5° En voyant une partie des combinaisons du règne végétal, animal et minéral, et ce globe percé partout comme un crible, d’où tant d’exhalaisons s’échappent en foule, quel sera le philosophe assez hardi ou le scolastique assez imbécile pour voir clairement que la nature pouvait arrêter les effets des volcans, les intempéries de l’atmosphère, la violence des vents, les pestes, et tous les fléaux destructeurs ?

6° Il faut être bien puissant, bien fort, bien industrieux, pour avoir formé des lions qui dévorent des taureaux, et produit des hommes qui inventent des armes pour tuer d’un seul coup, non-seulement les taureaux et les lions, mais encore pour se tuer les uns les autres. Il faut être très-puissant pour avoir fait naître des araignées qui tendent des filets pour prendre des mouches ; mais ce n’est pas être tout-puissant, infiniment puissant.

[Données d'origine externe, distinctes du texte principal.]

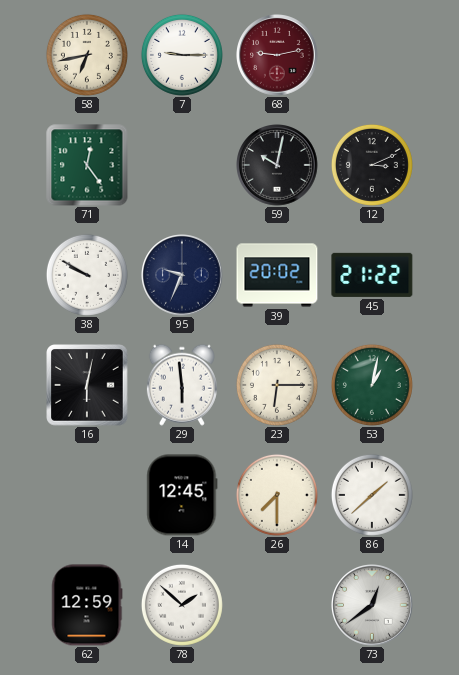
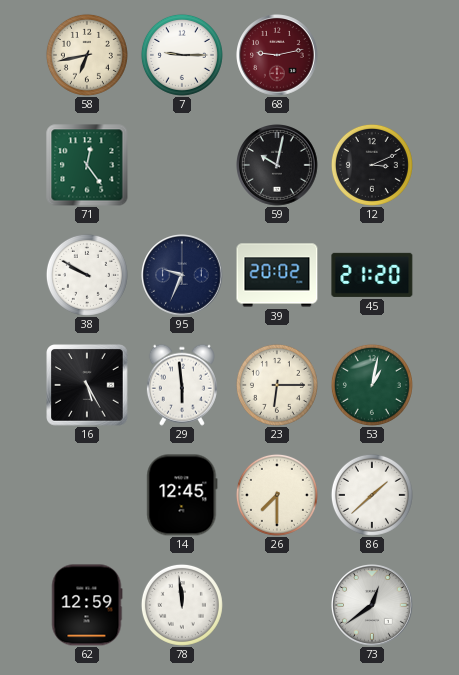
45: 21:22 -> 21:20
16: 6:02 -> 5:25
78: 1:52 -> 11:59
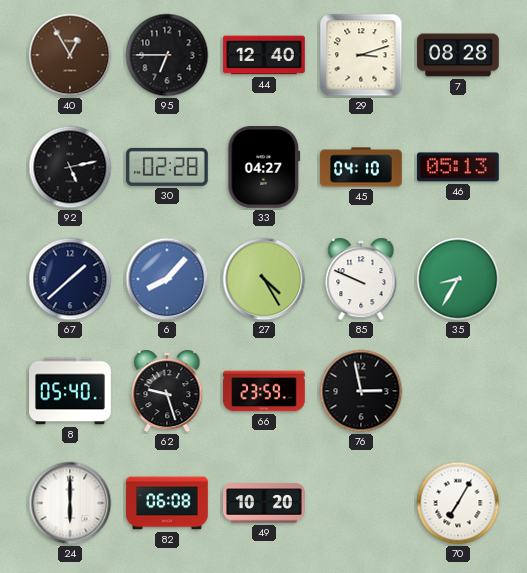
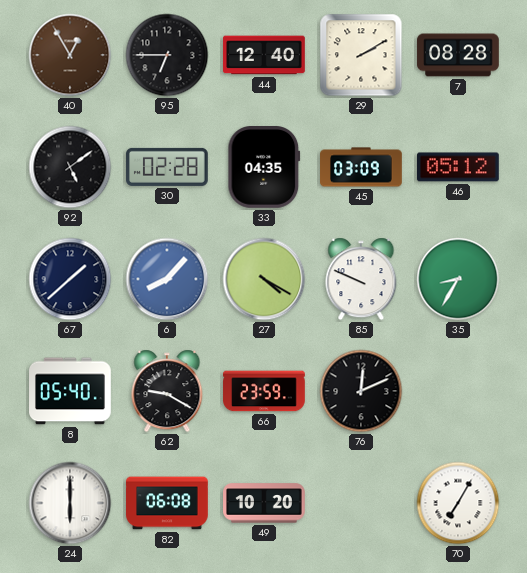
29: 3:12 -> 2:10
92: 5:13 -> 5:09
33: 04:27 -> 04:35
45: 04:10 -> 03:09
46: 05:13 -> 05:12
27: 4:25 -> 4:20
62: 9:27 -> 9:20
76: 2:58 -> 12:11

7° Si le grand Être avait été infiniment puissant, il n’y a nulle raison pour laquelle il n’aurait pas fait les animaux sensibles infiniment heureux ; il ne l’a pas fait, donc il ne l’a pas pu.

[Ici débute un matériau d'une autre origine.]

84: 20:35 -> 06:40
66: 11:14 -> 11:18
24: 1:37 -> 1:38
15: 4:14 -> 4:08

8° Toutes les sectes des philosophes ont échoué contre l’écueil du mal physique et moral. Il ne reste que d’avouer que Dieu, ayant agi pour le mieux, n’a pu agir mieux.

9° Cette nécessité tranche toutes les difficultés et finit toutes les disputes. Nous n’avons pas le front de dire : Tout est bien ; nous disons : Tout est le moins mal qu’il se pouvait.

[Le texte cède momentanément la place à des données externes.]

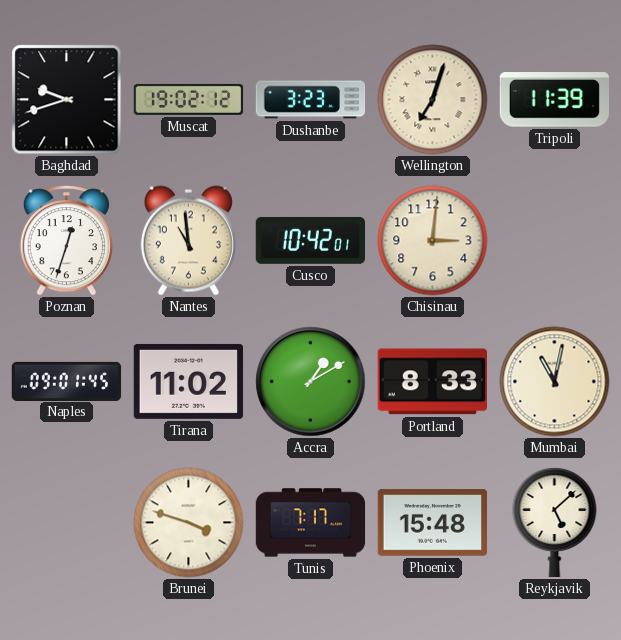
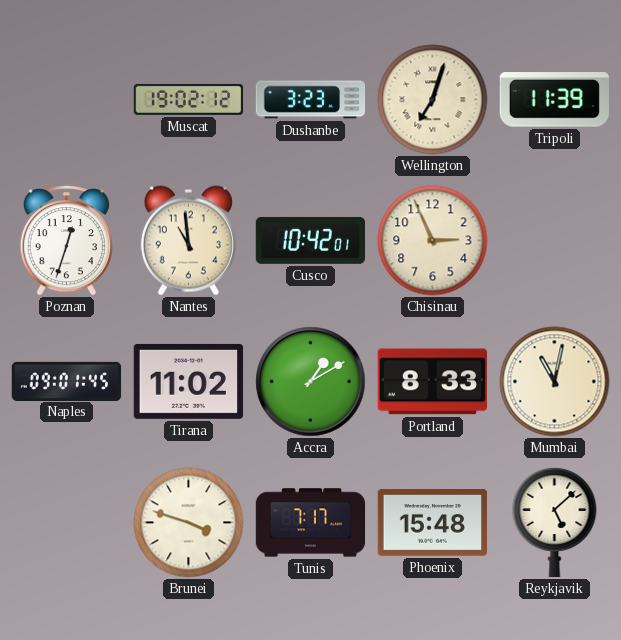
Baghdad: 9:42 -> none
Chisinau: 3:01 -> 2:56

10° Pourquoi un enfant meurt-il souvent dans le sein de sa mère ? Pourquoi un autre, ayant eu le malheur de naître, est-il réservé à des tourments aussi longs que sa vie, terminés par une mort affreuse ?

Pourquoi la source de la vie a-t-elle été empoisonnée dans toute la terre depuis la découverte de l’Amérique ? Pourquoi depuis le VIIe siècle de notre ère vulgaire, la petite-vérole emporte-t-elle la huitième partie du genre humain ? Pourquoi de tout temps les vessies ont-elles été sujettes à être des carrières de pierres ? Pourquoi la peste, la guerre, la famine et l’Inquisition ? Tournez-vous de tous les sens, vous ne trouverez d’autre solution sinon que tout a été nécessaire.

Je parle ici aux seuls philosophes, et non pas aux théologiens. Nous savons bien que la foi est le fil du labyrinthe. Nous savons que la chute d’Adam et d’Ève, le péché originel, la puissance immense donnée aux diables, la prédilection accordée par le grand Être au peuple juif, et le baptême substitué à l’amputation du prépuce, sont les réponses qui éclaircissent tout. Nous n’avons argumenté que contre Zoroastre, et non contre l’Université de Conimbre on Coïmbre, à laquelle nous nous soumettons dans tous nos articles. (Voyez les Lettres de Memmius à Cicéron[5], et répondez-y, si vous pouvez.)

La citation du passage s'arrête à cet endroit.